- [Task description]: Copy every line from the records that holds the word "koji".

** Opening Working data block **

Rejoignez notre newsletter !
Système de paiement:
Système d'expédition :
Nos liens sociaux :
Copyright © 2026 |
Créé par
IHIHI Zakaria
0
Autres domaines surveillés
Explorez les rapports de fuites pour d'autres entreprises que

** Closing Working data block **
** Opening Working data block **

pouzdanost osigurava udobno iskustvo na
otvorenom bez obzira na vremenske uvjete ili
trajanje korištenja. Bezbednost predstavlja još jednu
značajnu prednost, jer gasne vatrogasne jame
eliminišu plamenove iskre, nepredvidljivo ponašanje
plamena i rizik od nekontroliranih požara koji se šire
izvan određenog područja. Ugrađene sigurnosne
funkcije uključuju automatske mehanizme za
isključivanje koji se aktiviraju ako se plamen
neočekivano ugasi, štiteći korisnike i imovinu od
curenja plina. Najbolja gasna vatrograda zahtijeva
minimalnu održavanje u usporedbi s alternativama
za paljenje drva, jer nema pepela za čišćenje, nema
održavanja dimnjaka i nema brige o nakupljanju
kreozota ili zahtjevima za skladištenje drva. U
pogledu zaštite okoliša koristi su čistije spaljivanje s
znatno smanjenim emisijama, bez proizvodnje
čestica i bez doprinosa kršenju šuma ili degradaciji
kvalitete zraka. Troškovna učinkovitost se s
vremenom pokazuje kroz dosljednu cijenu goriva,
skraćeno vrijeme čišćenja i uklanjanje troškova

** Closing Working data block **
** Opening Working data block **

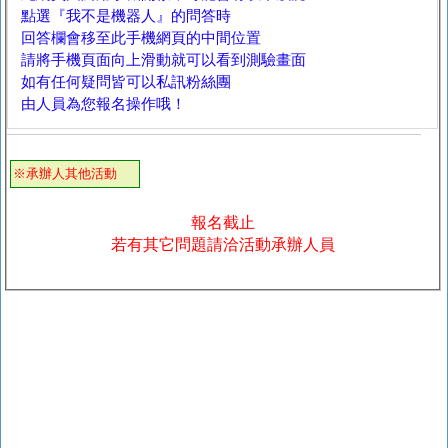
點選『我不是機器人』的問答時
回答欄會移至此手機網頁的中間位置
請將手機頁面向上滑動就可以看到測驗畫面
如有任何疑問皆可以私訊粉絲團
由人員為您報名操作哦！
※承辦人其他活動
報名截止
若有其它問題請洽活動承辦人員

** Closing Working data block **

- [Answer space]:
plamena i rizik od nekontroliranih požara koji se šire
isključivanje koji se aktiviraju ako se plamen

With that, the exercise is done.